Keine Termine vorhanden.

Plenarsitzung

Transkript

Tagesordnungspunkt 2

Beratung

Solidarische Finanzierung der gesetzlichen Krankenversicherung

Antrag Fraktion DIE LINKE - Drs. 7/474



(Unruhe)

- Ich bitte um Absenkung des Geräuschpegels. - Danke.

Einbringerin wird die Abg. Frau Zoschke sein. Sie haben das Wort, Frau Abgeordnete.


Dagmar Zoschke (DIE LINKE):

Frau Präsidentin! Werte Kolleginnen und Kollegen! Die gesetzliche Krankenversicherung muss wieder vom Kopf auf die Füße gestellt werden. Wenn wir diesen zentralen Pfeiler unseres Sozialsystems nicht dem freien Spiel der Kräfte sprichwörtlich zum Fraß vorwerfen wollen, dann führt kein Weg an einer tatsächlichen Reform vorbei.

(Zustimmung bei der LINKEN)

Warum betonen wir „tatsächliche Reform“? - Seit dem Jahre 2002 folgte eine Gesundheitsreform der anderen: Praxisgebühr, Gesundheitsfonds, Zusatzbeiträge   mal einheitlich, mal im Ermessen der einzelnen Krankenkassen  , dann wieder die Abschaffung der Praxisgebühr. Das waren Reformen, die mehr Konkurrenz zwischen den Krankenversicherungen erzeugten.
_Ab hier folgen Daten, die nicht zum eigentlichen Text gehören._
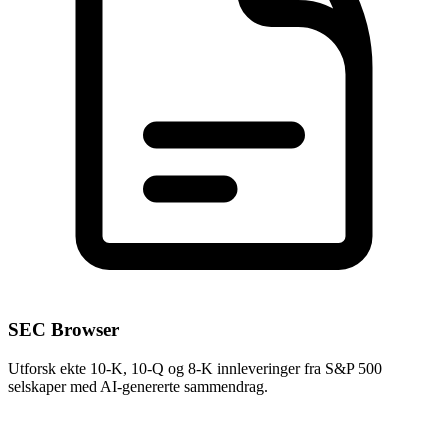
SEC Browser
Utforsk ekte 10-K, 10-Q og 8-K innleveringer fra S&P 500
selskaper med AI-genererte sammendrag.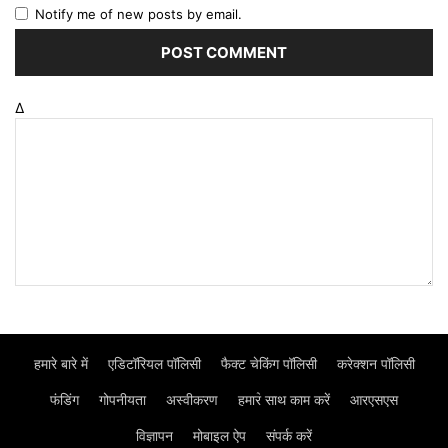
Notify me of new posts by email.
Δ
हमारे बारे में
एडिटॉरियल पॉलिसी
फैक्ट चेकिंग पॉलिसी
करेक्शन पॉलिसी
फंडिंग
गोपनीयता
अस्वीकरण
हमार॓ साथ काम करें
आरएसएस
विज्ञापन
मोबाइल ऐप
संपर्क करें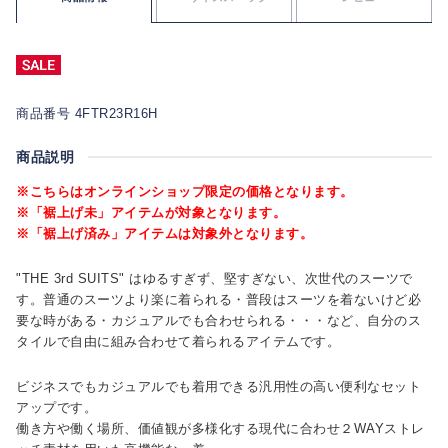
商品番号 4FTR23R16H
商品説明
※こちらはオンラインショップ限定の価格となります。
※「裾上げ未」アイテムが対象となります。
※「裾上げ済み」アイテムは対象外となります。
"THE 3rd SUITS" はゆるすぎず、堅すぎない、次世代のスーツで
す。普通のスーツより楽に着られる・普段はスーツを着ないけど必
要な時がある・カジュアルでも合わせられる・・・など、自分のス
タイルで自由に組み合わせて着られるアイテムです。
ビジネスでもカジュアルでも着用できる汎用性の高い便利なセット
アップです。
働き方や働く場所、価値観が多様化する現代に合わせ２WAYストレ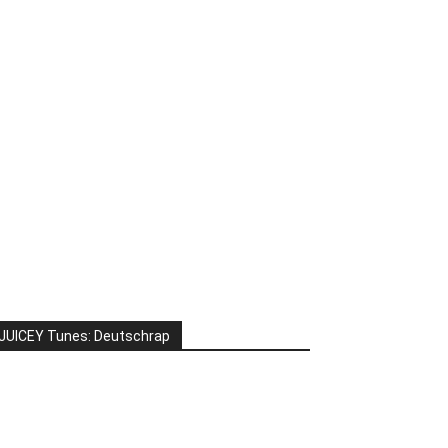
JUICEY Tunes: Deutschrap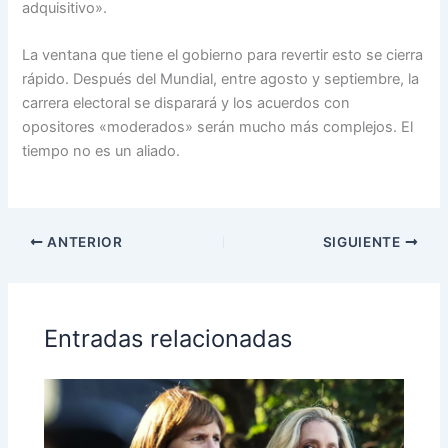
adquisitivo».
La ventana que tiene el gobierno para revertir esto se cierra
rápido. Después del Mundial, entre agosto y septiembre, la
carrera electoral se disparará y los acuerdos con
opositores «moderados» serán mucho más complejos. El
tiempo no es un aliado.
ANTERIOR
SIGUIENTE
Entradas relacionadas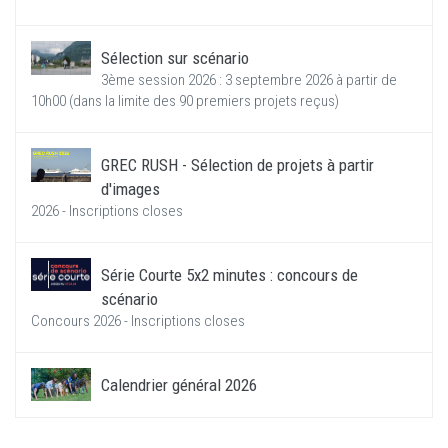
Sélection sur scénario
3ème session 2026 : 3 septembre 2026 à partir de
10h00 (dans la limite des 90 premiers projets reçus)
GREC RUSH - Sélection de projets à partir
d'images
2026 - Inscriptions closes
Série Courte 5x2 minutes : concours de
scénario
Concours 2026 - Inscriptions closes
Calendrier général 2026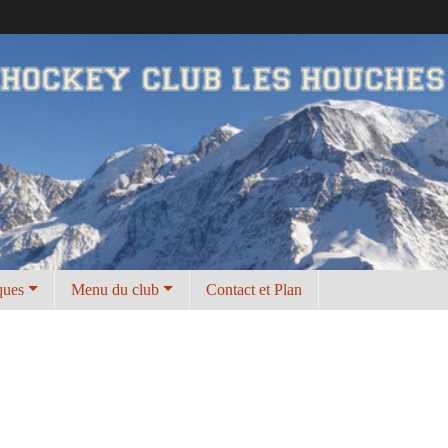
ques
Menu du club
Contact et Plan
Und es gab das Einfrieren des Arbeitgeberbeitrages auf 7,3 %. - Um nur einige Stichworte zu benennen.

(Zuruf von Hendrik Lange, DIE LINKE)

Ein ums andere Mal ging es bei den Reformen darum, das fragile Gerüst der gesetzlichen Krankenversicherung zu stützen. Ein ums andere Mal blieben Ideen einer grundlegenden Reform der Beitragsfinanzierung, die das Problem nachhaltig angehen könnte, unberücksichtigt.

Hinzu kommt, dass sich immer mehr Gutverdienende aus dem Solidarsystem der gesetzlichen Krankenversicherung verabschieden konnten. Darüber hinaus gibt es immer wieder neue Vorschläge, welche Dinge man nicht alle aus dem Gesundheitsfonds in Flickschustermanie zahlen könnte und welche Dinge das Mitglied der Krankenversicherung aus eigener Tasche aufbringen muss.

Politische Aufgaben und Probleme, die der ganzen Gesellschaft zuzuordnen sind, sollen aus dem Fonds der gesetzlichen Krankenversicherung mitfinanziert werden. So etwa auch die Kosten für die Gesundheitsversorgung für Geflüchtete.

Wir sagen: Selbstverständlich sind diese Kosten aus Steuermitteln zu tragen. Dies wäre auch dann der Fall, wenn wir entsprechend dem Bremer Modell eine elektronische Gesundheitskarte für Asylbewerberinnen und Asylbewerber einführten. Dies ist überdies der Fall für alle Personen, deren Beiträge aus Leistungen nach dem SGB II und SGB XII finanziert werden.

Die gegenwärtigen Rufe, die hohe Zahl der anerkannten Geflüchteten sei schuld an den zunehmenden Finanzproblemen der gesetzlichen Krankenversicherung, sind geradezu infam.

(Zustimmung von Andreas Höppner, DIE LINKE)

Die Kassen beklagen nicht zu unrecht die allgemein niedrige Pauschale von gut 90 € plus knapp 15 € Pflegeversicherung, die sie für Personen im Hartz-IV-Bezug erhalten. Und von diesen stellen die Geflüchteten nur einen kleinen Teil dar. Die Kassen gehen rechnerisch von einer Summe von 140 € aus, die angemessen wäre.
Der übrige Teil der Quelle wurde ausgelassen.